PubMed 21055387
Referenced in: none
Automatically associated channels: Kv11.1 , Slo1
Title: NMR solution structure of the N-terminal domain of hERG and its interaction with the S4-S5 linker.
Authors: Qingxin Li, Shovanlal Gayen, Angela Shuyi Chen, Qiwei Huang, Manfred Raida, Congbao Kang
Journal, date & volume: Biochem. Biophys. Res. Commun., 2010 Dec 3 , 403, 126-32
PubMed link: http://www.ncbi.nlm.nih.gov/pubmed/21055387
Abstract
The human Ether-à-go-go Related Gene (hERG) potassium channel mediates the rapid delayed rectifier current (IKr) in the cardiac action potential.
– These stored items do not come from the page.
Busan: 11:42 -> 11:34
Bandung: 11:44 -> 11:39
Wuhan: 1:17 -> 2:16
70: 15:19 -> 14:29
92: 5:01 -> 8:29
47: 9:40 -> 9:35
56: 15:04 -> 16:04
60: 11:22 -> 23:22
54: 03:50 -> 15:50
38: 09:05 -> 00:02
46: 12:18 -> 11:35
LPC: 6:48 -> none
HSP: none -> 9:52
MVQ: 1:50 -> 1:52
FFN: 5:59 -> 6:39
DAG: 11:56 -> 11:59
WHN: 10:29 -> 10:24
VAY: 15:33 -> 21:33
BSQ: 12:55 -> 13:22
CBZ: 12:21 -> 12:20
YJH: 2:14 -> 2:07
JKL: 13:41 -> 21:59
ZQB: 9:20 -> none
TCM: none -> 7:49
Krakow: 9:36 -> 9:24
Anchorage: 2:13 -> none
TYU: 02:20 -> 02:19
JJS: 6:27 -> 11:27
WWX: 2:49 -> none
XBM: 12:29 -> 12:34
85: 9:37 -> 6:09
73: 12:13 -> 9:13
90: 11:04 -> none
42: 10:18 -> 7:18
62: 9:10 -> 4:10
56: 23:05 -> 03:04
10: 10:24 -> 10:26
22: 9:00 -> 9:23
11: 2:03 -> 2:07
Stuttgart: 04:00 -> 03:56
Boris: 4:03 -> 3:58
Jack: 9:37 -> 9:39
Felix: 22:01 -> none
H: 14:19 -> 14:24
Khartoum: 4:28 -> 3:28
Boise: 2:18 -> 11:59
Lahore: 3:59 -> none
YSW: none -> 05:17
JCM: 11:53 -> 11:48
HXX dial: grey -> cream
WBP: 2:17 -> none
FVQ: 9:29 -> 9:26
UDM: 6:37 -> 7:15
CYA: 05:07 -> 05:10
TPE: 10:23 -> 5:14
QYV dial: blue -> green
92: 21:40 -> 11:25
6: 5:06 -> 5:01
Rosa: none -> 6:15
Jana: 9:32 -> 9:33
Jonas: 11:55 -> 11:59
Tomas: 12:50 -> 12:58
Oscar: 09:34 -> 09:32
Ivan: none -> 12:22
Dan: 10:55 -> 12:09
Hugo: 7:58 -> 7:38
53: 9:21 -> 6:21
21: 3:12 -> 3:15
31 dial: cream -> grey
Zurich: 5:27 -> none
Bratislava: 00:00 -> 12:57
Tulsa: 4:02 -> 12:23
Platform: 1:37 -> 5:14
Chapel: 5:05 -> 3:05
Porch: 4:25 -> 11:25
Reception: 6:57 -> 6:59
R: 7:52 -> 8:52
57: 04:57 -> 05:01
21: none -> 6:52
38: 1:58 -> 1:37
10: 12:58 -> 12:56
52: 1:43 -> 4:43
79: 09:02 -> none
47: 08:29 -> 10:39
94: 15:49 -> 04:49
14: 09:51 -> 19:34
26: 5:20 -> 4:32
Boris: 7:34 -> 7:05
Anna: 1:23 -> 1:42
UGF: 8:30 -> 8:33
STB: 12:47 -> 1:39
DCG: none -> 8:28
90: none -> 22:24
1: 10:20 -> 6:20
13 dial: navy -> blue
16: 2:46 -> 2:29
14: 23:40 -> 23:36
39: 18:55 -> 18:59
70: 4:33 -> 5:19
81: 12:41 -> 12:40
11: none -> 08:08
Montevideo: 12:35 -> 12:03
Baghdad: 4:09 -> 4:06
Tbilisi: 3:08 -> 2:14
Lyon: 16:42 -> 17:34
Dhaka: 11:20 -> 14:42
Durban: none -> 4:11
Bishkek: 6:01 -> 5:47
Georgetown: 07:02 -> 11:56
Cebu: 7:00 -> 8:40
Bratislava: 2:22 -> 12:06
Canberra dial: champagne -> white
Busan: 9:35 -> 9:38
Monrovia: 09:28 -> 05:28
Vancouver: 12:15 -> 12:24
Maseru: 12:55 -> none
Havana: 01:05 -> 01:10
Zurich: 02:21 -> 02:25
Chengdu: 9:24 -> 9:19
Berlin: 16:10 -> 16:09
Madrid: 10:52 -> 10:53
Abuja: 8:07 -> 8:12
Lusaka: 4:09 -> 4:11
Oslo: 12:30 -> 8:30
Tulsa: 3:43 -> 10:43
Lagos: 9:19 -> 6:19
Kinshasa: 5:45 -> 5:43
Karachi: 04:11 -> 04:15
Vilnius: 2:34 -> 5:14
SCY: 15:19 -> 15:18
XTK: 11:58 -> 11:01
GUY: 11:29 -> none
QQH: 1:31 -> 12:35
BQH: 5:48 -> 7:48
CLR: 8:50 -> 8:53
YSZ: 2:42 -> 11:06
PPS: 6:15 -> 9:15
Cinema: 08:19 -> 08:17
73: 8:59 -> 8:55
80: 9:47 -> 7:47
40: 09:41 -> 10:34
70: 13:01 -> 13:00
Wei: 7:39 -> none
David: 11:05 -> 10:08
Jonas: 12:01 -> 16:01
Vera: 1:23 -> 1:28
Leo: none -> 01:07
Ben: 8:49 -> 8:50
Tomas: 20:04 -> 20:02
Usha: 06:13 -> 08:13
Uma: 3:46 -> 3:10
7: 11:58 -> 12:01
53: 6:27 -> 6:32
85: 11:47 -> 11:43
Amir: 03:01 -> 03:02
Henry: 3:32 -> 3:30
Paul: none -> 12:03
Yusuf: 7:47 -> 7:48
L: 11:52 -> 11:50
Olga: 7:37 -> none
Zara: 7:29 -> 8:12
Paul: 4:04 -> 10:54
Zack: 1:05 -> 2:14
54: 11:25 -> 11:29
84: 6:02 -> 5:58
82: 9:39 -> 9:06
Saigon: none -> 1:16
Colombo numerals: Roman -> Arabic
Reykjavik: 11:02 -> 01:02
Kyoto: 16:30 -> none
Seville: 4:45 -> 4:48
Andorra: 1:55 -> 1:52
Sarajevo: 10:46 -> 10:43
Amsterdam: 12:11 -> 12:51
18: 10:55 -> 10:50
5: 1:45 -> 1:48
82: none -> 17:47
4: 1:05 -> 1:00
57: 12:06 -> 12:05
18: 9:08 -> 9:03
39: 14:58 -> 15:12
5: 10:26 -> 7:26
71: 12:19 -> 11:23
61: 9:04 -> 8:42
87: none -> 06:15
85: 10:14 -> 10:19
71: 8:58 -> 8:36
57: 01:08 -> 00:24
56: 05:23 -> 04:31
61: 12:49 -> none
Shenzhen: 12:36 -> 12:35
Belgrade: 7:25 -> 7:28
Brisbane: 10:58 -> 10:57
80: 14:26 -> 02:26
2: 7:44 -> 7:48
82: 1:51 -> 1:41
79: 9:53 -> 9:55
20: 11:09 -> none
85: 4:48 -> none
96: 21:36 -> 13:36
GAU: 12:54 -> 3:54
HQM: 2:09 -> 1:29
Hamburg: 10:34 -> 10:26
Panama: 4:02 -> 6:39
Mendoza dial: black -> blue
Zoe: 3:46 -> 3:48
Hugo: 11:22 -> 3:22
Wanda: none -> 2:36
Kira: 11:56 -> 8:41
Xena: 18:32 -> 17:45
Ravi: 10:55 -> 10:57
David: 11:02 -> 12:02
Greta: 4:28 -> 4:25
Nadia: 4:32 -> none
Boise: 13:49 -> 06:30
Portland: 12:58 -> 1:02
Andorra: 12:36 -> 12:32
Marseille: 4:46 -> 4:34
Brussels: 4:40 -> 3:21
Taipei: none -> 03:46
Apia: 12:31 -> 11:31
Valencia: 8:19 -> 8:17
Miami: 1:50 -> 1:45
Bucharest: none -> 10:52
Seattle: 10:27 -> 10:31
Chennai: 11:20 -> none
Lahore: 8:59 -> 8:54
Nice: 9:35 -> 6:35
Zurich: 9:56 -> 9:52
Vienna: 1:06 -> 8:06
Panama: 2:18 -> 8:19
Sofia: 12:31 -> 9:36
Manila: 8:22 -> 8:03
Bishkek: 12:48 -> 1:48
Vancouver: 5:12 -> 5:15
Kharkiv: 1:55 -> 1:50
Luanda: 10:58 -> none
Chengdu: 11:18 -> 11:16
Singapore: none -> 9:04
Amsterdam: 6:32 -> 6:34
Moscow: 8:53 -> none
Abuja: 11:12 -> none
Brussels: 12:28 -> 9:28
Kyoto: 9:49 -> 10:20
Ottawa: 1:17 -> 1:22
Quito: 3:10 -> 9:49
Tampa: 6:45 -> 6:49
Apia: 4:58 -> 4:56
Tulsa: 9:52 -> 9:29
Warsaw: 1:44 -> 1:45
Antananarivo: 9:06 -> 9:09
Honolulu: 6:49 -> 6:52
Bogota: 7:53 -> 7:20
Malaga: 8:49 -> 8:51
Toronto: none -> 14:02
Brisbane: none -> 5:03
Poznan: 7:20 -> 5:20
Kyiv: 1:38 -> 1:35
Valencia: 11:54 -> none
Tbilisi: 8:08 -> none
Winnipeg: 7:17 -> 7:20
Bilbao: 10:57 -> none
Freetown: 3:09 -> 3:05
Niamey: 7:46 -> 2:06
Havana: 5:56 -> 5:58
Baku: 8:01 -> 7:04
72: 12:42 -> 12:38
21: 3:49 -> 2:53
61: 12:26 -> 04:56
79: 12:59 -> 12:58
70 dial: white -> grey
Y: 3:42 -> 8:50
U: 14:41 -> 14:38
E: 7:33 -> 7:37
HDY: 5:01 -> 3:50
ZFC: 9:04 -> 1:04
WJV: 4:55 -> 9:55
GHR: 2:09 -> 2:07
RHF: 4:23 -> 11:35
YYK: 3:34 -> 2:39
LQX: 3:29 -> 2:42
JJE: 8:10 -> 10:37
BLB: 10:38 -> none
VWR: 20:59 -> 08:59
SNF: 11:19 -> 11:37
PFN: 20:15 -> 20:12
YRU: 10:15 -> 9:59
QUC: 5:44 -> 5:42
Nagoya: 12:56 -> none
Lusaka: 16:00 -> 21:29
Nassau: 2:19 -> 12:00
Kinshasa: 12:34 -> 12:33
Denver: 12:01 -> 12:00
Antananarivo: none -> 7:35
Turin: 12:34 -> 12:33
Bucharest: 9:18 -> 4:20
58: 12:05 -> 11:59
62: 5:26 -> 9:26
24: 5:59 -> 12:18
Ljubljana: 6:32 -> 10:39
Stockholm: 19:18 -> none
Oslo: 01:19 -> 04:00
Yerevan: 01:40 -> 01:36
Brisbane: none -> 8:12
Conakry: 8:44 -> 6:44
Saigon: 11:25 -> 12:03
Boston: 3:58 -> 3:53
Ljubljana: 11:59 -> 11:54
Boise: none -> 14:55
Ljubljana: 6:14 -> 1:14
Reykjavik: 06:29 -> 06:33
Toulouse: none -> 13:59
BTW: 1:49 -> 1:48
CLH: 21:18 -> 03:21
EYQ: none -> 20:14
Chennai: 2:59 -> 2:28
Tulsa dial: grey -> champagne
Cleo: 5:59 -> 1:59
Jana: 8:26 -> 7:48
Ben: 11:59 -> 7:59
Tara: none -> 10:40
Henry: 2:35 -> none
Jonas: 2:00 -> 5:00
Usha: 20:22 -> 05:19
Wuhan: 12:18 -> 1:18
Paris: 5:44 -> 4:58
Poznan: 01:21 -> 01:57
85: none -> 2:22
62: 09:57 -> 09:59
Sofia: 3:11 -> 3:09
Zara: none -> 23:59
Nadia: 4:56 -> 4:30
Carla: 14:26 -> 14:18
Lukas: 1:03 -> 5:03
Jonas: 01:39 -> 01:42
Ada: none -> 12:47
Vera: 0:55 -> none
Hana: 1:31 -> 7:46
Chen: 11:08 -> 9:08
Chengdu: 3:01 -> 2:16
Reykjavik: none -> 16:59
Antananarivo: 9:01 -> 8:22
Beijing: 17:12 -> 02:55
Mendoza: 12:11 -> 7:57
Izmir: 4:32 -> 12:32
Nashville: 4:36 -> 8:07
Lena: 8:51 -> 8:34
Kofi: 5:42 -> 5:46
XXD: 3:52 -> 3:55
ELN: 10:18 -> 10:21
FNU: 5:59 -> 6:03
Mutations in the 135 amino acid residue N-terminal domain (NTD) cause channel dysfunction or mis-translocation. To study the structure of NTD, it was overexpressed and purified from Escherichia coli cells using affinity purification and gel filtration chromatography. The purified protein behaved as a monomer under purification conditions. Far- and near-UV, circular dichroism (CD) and solution nuclear magnetic resonance (NMR) studies showed that the purified protein was well-folded. The solution structure of NTD was obtained and the N-terminal residues 13-23 forming an amphipathic helix which may be important for the protein-protein or protein-membrane interactions. NMR titration experiment also demonstrated that residues from 88 to 94 in NTD are important for the molecular interaction with the peptide derived from the S4-S5 linker.